Critics & Arbitration
The Spec Closure System validates LLM-generated specifications before they cross the Compiler Wall. Three agents, 12 rules, max 3 iterations.
When are critics needed? Only during LLM-assisted spec authoring. If you write your .dmx specification directly, the critics system is bypassed entirely — the spec goes straight to the Lark parser.
Three Agents
Converts natural language requirements into .dmx specifications. Implements targeted repairs identified by the Critic agent.

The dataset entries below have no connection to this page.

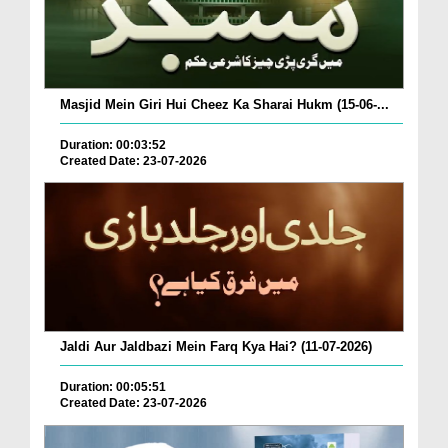
Masjid Mein Giri Hui Cheez Ka Sharai Hukm (15-06-...
Duration: 00:03:52
Created Date: 23-07-2026
Jaldi Aur Jaldbazi Mein Farq Kya Hai? (11-07-2026)
Duration: 00:05:51
Created Date: 23-07-2026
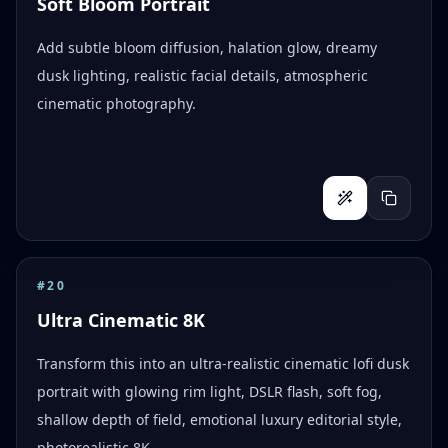
Soft Bloom Portrait
Add subtle bloom diffusion, halation glow, dreamy
dusk lighting, realistic facial details, atmospheric
cinematic photography.
#
20
Ultra Cinematic 8K
Transform this into an ultra-realistic cinematic lofi dusk
portrait with glowing rim light, DSLR flash, soft fog,
shallow depth of field, emotional luxury editorial style,
photorealistic 8K.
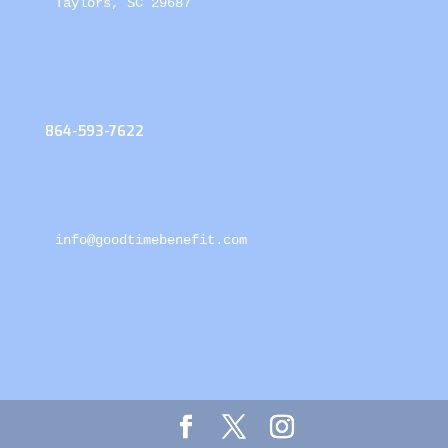
Taylors, SC 29687
864-593-7622
info@goodtimebenefit.com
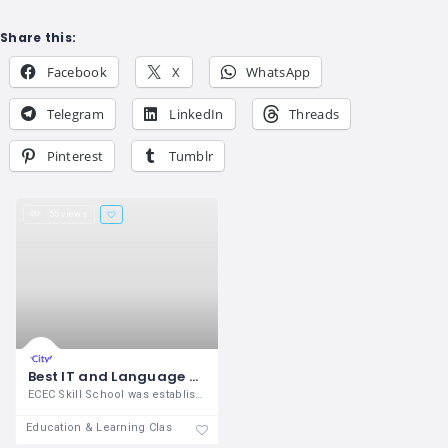
Share this:
Facebook
X
WhatsApp
Telegram
LinkedIn
Threads
Pinterest
Tumblr
55 views
Best IT and Language Training Center in Madurai
ECEC Skill School was established in the
Education & Learning Classes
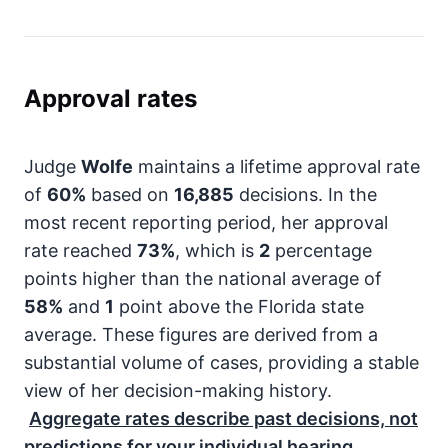
Approval rates
Judge
Wolfe
maintains a lifetime approval rate
of
60%
based on
16,885
decisions. In the
most recent reporting period, her approval
rate reached
73%
, which is
2
percentage
points higher than the national average of
58%
and
1
point above the Florida state
average. These figures are derived from a
substantial volume of cases, providing a stable
view of her decision-making history.
Aggregate rates describe past decisions, not
predictions for your individual hearing.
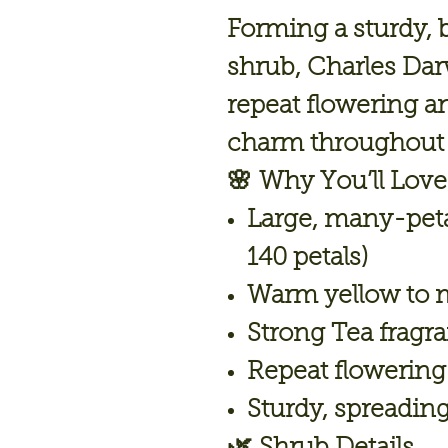
Forming a sturdy, 
shrub, Charles Darw
repeat flowering an
charm throughout 
🌸
Why You’ll Love 
Large, many-peta
140 petals)
Warm yellow to 
Strong Tea fragr
Repeat flowering
Sturdy, spreadin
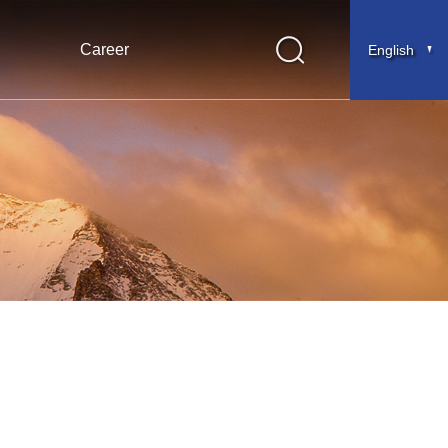
Career
English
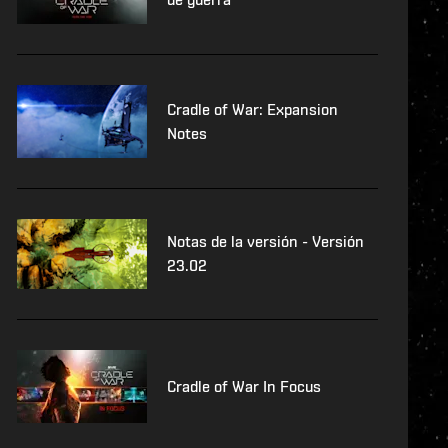
Cradle of War: Expansion
Notes
Notas de la versión - Versión
23.02
Cradle of War In Focus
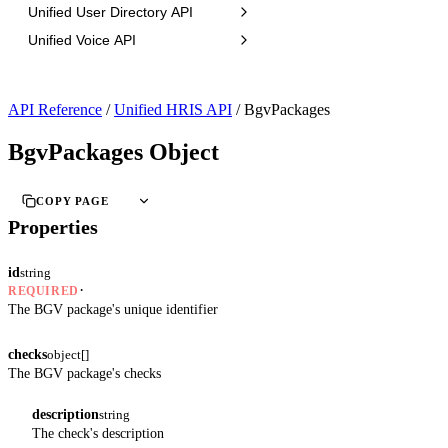
Unified User Directory API
Unified Voice API
API Reference
/
Unified HRIS API
/
BgvPackages
BgvPackages Object
COPY PAGE
Properties
id
string
·
REQUIRED
The BGV package's unique identifier
checks
object[]
The BGV package's checks
description
string
The check's description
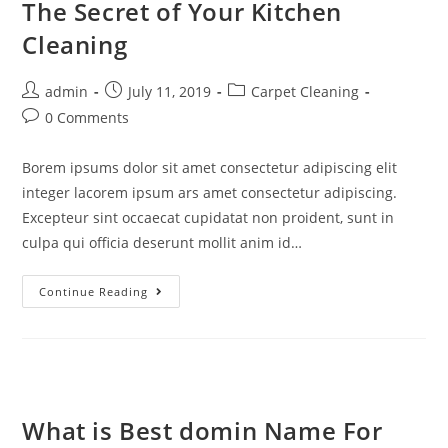
The Secret of Your Kitchen
Cleaning
admin
July 11, 2019
Carpet Cleaning
0 Comments
Borem ipsums dolor sit amet consectetur adipiscing elit
integer lacorem ipsum ars amet consectetur adipiscing.
Excepteur sint occaecat cupidatat non proident, sunt in
culpa qui officia deserunt mollit anim id…
Continue Reading
What is Best domin Name For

- Generates initial .dmx draft from natural language
- Implements repairs using specified JSONPaths only
- Temperature locked at zero for consistency
- Receives full DMX language reference as system context
Evaluates specifications against the Spec Closure Contract (SCC) — 12 validation rules. Produces closure scores and identifies blocking issues.

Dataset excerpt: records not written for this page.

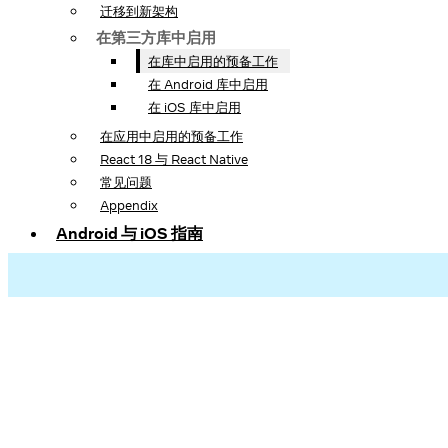
迁移到新架构
在第三方库中启用
在库中启用的预备工作
在 Android 库中启用
在 iOS 库中启用
在应用中启用的预备工作
React 18 与 React Native
常见问题
Appendix
Android 与 iOS 指南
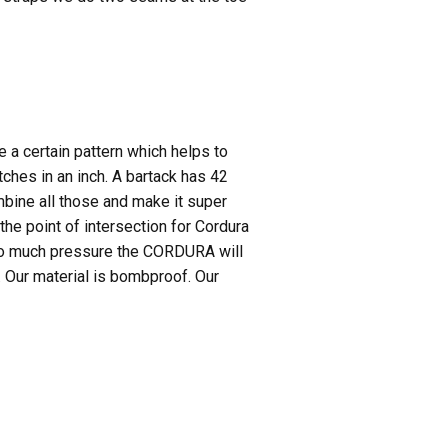
e a certain pattern which helps to
tches in an inch. A bartack has 42
mbine all those and make it super
he point of intersection for Cordura
 too much pressure the CORDURA will
. Our material is bombproof. Our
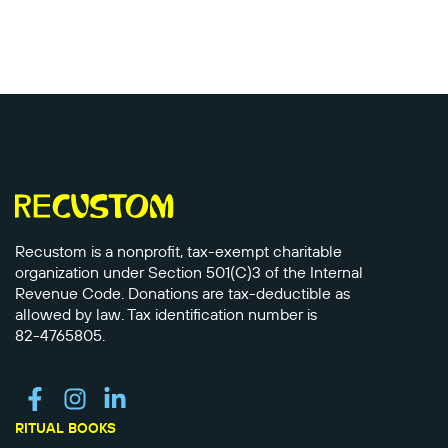
Recustom is a nonprofit, tax-exempt charitable
organization under Section 501(C)3 of the Internal
Revenue Code. Donations are tax-deductible as
allowed by law. Tax identification number is
82-4765805.
RITUAL BOOKS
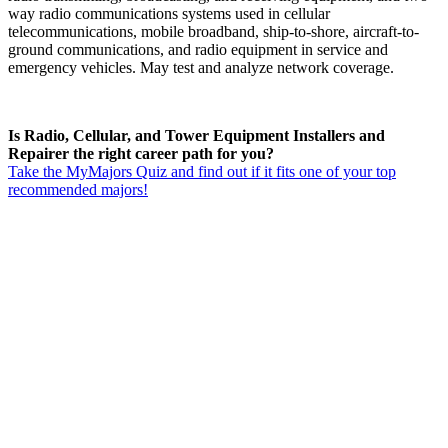
way radio communications systems used in cellular
telecommunications, mobile broadband, ship-to-shore, aircraft-to-
ground communications, and radio equipment in service and
emergency vehicles. May test and analyze network coverage.
Is Radio, Cellular, and Tower Equipment Installers and
Repairer the right career path for you?
Take the MyMajors Quiz and find out if it fits one of your top
recommended majors!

- Evaluates against 12 SCC validation rules
- Produces closure score (0-100%)
- Identifies BLOCK and WARN issues with JSONPaths
- Token compression: 180K → 15K tokens input optimization
Validates critic evaluations through deterministic checks before LLM inference. Reduces token consumption ~70%.
- 5 objective checks run deterministically (<10ms)
- Auto-disagree triggers when checks contradict critic
- LLM inference only when deterministic checks pass
- No authority to override — advisory role only
Closure Loop
The spec closure loop runs a maximum of 3 iterations. Each iteration must improve the closure score (monotonic guarantee). If convergence is not reached, the system escalates to human review.
Generate
LLM-A generates initial .dmx draft from requirements
Critique
LLM-B evaluates against 12 SCC rules, produces closure score
Converge?
Score >= 95% and no blocking issues = CONVERGED. Otherwise continue.
Repair
LLM-A applies path-locked repairs (only specified JSONPaths modified)
Monotonic Check
Verify closure score improved. If not, escalate to human.
Triangulate
LLM-C validates critic output (optional). Max 3 iterations total.
Max 3 iterations. Score must be monotonically non-decreasing. Regression = human escalation.
Design Principles
Fail-Closed
Uncertain findings escalate to humans rather than auto-resolving. The system never guesses.
Path Locking
Repairs only modify the specific JSONPaths identified by the critic. No side-effect edits.
Monotonic Closure
Each iteration must improve or maintain the closure score. Regression triggers escalation.
No Authority for LLM-C
The triangulation verifier is advisory only. It cannot override the critic or approve specs.
Evidence-First
Every issue citation includes the specific rule violated, the JSONPath, and the evidence.
Deterministic Bypass
LLM-C's 5 objective checks run in under 10ms. LLM inference is only invoked when needed.